**Saved entries**
■ ■ ■ ■ ■

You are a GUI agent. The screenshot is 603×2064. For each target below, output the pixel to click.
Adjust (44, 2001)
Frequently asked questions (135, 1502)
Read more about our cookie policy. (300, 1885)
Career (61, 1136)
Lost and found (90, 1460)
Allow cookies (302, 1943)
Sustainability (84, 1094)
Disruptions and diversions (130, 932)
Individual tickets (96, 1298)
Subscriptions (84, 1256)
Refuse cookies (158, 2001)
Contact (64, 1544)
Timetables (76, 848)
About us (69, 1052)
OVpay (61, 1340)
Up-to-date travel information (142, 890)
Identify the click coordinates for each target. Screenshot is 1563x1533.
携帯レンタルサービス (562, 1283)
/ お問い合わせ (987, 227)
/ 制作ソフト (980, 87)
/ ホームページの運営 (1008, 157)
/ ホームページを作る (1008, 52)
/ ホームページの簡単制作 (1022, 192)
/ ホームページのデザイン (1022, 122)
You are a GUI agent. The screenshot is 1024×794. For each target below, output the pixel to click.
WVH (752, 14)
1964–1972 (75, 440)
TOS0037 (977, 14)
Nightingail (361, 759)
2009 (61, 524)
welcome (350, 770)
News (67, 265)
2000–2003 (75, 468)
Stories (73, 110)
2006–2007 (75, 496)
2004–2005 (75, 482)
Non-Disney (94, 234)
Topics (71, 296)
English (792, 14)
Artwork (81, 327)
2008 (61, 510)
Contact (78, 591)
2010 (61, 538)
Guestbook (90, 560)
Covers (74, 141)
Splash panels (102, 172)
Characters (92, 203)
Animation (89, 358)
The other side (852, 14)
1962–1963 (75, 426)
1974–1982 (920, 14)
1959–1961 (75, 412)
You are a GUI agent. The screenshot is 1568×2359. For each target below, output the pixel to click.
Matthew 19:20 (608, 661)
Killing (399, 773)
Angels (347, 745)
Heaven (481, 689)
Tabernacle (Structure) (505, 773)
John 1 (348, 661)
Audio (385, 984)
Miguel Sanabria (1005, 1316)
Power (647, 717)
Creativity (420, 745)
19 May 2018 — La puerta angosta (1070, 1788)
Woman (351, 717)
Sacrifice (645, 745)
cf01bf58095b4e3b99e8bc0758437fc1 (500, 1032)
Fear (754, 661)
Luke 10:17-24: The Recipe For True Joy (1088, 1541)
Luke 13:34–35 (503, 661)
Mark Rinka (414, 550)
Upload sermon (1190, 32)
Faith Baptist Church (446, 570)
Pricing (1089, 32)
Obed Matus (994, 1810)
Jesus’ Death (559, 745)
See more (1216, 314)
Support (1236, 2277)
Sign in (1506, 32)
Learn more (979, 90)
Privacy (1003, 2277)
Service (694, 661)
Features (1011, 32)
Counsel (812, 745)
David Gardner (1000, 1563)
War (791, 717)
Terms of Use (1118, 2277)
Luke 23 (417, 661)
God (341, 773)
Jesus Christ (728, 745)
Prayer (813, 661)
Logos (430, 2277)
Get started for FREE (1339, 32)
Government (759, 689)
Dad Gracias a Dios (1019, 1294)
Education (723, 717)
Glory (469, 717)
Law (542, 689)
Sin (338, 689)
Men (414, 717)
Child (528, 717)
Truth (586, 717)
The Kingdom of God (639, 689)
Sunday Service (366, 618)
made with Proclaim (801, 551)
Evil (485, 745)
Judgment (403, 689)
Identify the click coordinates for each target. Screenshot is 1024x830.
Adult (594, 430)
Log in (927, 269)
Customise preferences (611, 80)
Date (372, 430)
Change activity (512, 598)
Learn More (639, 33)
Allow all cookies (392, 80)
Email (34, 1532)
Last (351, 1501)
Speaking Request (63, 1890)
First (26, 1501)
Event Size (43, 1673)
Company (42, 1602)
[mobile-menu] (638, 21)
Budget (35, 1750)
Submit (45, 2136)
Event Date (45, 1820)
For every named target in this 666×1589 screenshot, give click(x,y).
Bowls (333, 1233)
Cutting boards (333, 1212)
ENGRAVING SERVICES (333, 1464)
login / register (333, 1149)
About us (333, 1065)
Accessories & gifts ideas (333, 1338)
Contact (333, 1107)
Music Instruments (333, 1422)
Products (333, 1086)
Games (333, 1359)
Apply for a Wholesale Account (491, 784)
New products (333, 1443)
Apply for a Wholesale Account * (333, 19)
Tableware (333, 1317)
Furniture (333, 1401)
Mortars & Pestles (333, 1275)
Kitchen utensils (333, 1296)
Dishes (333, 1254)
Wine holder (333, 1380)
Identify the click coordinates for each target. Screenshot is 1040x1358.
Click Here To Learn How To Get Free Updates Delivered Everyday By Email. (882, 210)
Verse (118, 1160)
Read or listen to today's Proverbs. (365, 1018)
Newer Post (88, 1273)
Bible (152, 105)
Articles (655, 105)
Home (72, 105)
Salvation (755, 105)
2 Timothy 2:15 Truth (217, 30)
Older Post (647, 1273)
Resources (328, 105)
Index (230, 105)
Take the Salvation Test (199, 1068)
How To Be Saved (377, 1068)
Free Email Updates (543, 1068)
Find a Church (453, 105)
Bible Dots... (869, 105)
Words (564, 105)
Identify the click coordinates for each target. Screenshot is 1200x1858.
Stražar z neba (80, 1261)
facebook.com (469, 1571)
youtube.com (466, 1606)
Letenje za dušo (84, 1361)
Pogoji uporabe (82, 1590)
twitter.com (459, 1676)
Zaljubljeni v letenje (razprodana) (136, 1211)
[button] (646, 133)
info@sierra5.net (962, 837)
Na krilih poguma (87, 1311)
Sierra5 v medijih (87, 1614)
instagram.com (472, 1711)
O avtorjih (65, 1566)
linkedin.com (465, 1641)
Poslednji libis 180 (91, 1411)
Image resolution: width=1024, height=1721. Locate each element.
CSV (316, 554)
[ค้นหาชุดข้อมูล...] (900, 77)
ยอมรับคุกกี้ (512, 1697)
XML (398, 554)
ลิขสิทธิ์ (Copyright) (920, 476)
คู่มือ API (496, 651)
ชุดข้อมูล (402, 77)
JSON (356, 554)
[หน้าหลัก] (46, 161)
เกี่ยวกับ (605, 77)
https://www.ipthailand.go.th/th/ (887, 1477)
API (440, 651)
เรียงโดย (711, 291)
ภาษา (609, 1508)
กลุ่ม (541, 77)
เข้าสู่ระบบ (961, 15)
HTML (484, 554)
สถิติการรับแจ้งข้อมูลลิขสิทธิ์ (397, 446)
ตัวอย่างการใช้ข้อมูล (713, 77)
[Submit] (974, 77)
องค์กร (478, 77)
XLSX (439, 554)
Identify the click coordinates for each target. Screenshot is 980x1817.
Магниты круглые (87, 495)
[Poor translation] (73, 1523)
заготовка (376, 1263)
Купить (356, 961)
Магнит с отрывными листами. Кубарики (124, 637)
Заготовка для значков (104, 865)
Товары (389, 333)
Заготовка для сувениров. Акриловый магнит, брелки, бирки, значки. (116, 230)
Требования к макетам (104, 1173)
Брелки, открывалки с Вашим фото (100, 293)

■ ■ ■ ■ ■

**Work required**
Please copy out the records exactly as they appear.

**Exercise result**
You are a GUI agent. The screenshot is 603×2064. For each target below, output the pixel to click.
Adjust (44, 2001)
Frequently asked questions (135, 1502)
Read more about our cookie policy. (300, 1885)
Career (61, 1136)
Lost and found (90, 1460)
Allow cookies (302, 1943)
Sustainability (84, 1094)
Disruptions and diversions (130, 932)
Individual tickets (96, 1298)
Subscriptions (84, 1256)
Refuse cookies (158, 2001)
Contact (64, 1544)
Timetables (76, 848)
About us (69, 1052)
OVpay (61, 1340)
Up-to-date travel information (142, 890)
Identify the click coordinates for each target. Screenshot is 1563x1533.
携帯レンタルサービス (562, 1283)
/ お問い合わせ (987, 227)
/ 制作ソフト (980, 87)
/ ホームページの運営 (1008, 157)
/ ホームページを作る (1008, 52)
/ ホームページの簡単制作 (1022, 192)
/ ホームページのデザイン (1022, 122)
You are a GUI agent. The screenshot is 1024×794. For each target below, output the pixel to click.
WVH (752, 14)
1964–1972 (75, 440)
TOS0037 (977, 14)
Nightingail (361, 759)
2009 (61, 524)
welcome (350, 770)
News (67, 265)
2000–2003 (75, 468)
Stories (73, 110)
2006–2007 (75, 496)
2004–2005 (75, 482)
Non-Disney (94, 234)
Topics (71, 296)
English (792, 14)
Artwork (81, 327)
2008 (61, 510)
Contact (78, 591)
2010 (61, 538)
Guestbook (90, 560)
Covers (74, 141)
Splash panels (102, 172)
Characters (92, 203)
Animation (89, 358)
The other side (852, 14)
1962–1963 (75, 426)
1974–1982 (920, 14)
1959–1961 (75, 412)
You are a GUI agent. The screenshot is 1568×2359. For each target below, output the pixel to click.
Matthew 19:20 (608, 661)
Killing (399, 773)
Angels (347, 745)
Heaven (481, 689)
Tabernacle (Structure) (505, 773)
John 1 (348, 661)
Audio (385, 984)
Miguel Sanabria (1005, 1316)
Power (647, 717)
Creativity (420, 745)
19 May 2018 — La puerta angosta (1070, 1788)
Woman (351, 717)
Sacrifice (645, 745)
cf01bf58095b4e3b99e8bc0758437fc1 (500, 1032)
Fear (754, 661)
Luke 10:17-24: The Recipe For True Joy (1088, 1541)
Luke 13:34–35 (503, 661)
Mark Rinka (414, 550)
Upload sermon (1190, 32)
Faith Baptist Church (446, 570)
Pricing (1089, 32)
Obed Matus (994, 1810)
Jesus’ Death (559, 745)
See more (1216, 314)
Support (1236, 2277)
Sign in (1506, 32)
Learn more (979, 90)
Privacy (1003, 2277)
Service (694, 661)
Features (1011, 32)
Counsel (812, 745)
David Gardner (1000, 1563)
War (791, 717)
Terms of Use (1118, 2277)
Luke 23 (417, 661)
God (341, 773)
Jesus Christ (728, 745)
Prayer (813, 661)
Logos (430, 2277)
Get started for FREE (1339, 32)
Government (759, 689)
Dad Gracias a Dios (1019, 1294)
Education (723, 717)
Glory (469, 717)
Law (542, 689)
Sin (338, 689)
Men (414, 717)
Child (528, 717)
Truth (586, 717)
The Kingdom of God (639, 689)
Sunday Service (366, 618)
made with Proclaim (801, 551)
Evil (485, 745)
Judgment (403, 689)
Identify the click coordinates for each target. Screenshot is 1024x830.
Adult (594, 430)
Log in (927, 269)
Customise preferences (611, 80)
Date (372, 430)
Change activity (512, 598)
Learn More (639, 33)
Allow all cookies (392, 80)
Email (34, 1532)
Last (351, 1501)
Speaking Request (63, 1890)
First (26, 1501)
Event Size (43, 1673)
Company (42, 1602)
[mobile-menu] (638, 21)
Budget (35, 1750)
Submit (45, 2136)
Event Date (45, 1820)
For every named target in this 666×1589 screenshot, give click(x,y).
Bowls (333, 1233)
Cutting boards (333, 1212)
ENGRAVING SERVICES (333, 1464)
login / register (333, 1149)
About us (333, 1065)
Accessories & gifts ideas (333, 1338)
Contact (333, 1107)
Music Instruments (333, 1422)
Products (333, 1086)
Games (333, 1359)
Apply for a Wholesale Account (491, 784)
New products (333, 1443)
Apply for a Wholesale Account * (333, 19)
Tableware (333, 1317)
Furniture (333, 1401)
Mortars & Pestles (333, 1275)
Kitchen utensils (333, 1296)
Dishes (333, 1254)
Wine holder (333, 1380)
Identify the click coordinates for each target. Screenshot is 1040x1358.
Click Here To Learn How To Get Free Updates Delivered Everyday By Email. (882, 210)
Verse (118, 1160)
Read or listen to today's Proverbs. (365, 1018)
Newer Post (88, 1273)
Bible (152, 105)
Articles (655, 105)
Home (72, 105)
Salvation (755, 105)
2 Timothy 2:15 Truth (217, 30)
Older Post (647, 1273)
Resources (328, 105)
Index (230, 105)
Take the Salvation Test (199, 1068)
How To Be Saved (377, 1068)
Free Email Updates (543, 1068)
Find a Church (453, 105)
Bible Dots... (869, 105)
Words (564, 105)
Identify the click coordinates for each target. Screenshot is 1200x1858.
Stražar z neba (80, 1261)
facebook.com (469, 1571)
youtube.com (466, 1606)
Letenje za dušo (84, 1361)
Pogoji uporabe (82, 1590)
twitter.com (459, 1676)
Zaljubljeni v letenje (razprodana) (136, 1211)
[button] (646, 133)
info@sierra5.net (962, 837)
Na krilih poguma (87, 1311)
Sierra5 v medijih (87, 1614)
instagram.com (472, 1711)
O avtorjih (65, 1566)
linkedin.com (465, 1641)
Poslednji libis 180 (91, 1411)
Image resolution: width=1024, height=1721. Locate each element.
CSV (316, 554)
[ค้นหาชุดข้อมูล...] (900, 77)
ยอมรับคุกกี้ (512, 1697)
XML (398, 554)
ลิขสิทธิ์ (Copyright) (920, 476)
คู่มือ API (496, 651)
ชุดข้อมูล (402, 77)
JSON (356, 554)
[หน้าหลัก] (46, 161)
เกี่ยวกับ (605, 77)
https://www.ipthailand.go.th/th/ (887, 1477)
API (440, 651)
เรียงโดย (711, 291)
ภาษา (609, 1508)
กลุ่ม (541, 77)
เข้าสู่ระบบ (961, 15)
HTML (484, 554)
สถิติการรับแจ้งข้อมูลลิขสิทธิ์ (397, 446)
ตัวอย่างการใช้ข้อมูล (713, 77)
[Submit] (974, 77)
องค์กร (478, 77)
XLSX (439, 554)
Identify the click coordinates for each target. Screenshot is 980x1817.
Магниты круглые (87, 495)
[Poor translation] (73, 1523)
заготовка (376, 1263)
Купить (356, 961)
Магнит с отрывными листами. Кубарики (124, 637)
Заготовка для значков (104, 865)
Товары (389, 333)
Заготовка для сувениров. Акриловый магнит, брелки, бирки, значки. (116, 230)
Требования к макетам (104, 1173)
Брелки, открывалки с Вашим фото (100, 293)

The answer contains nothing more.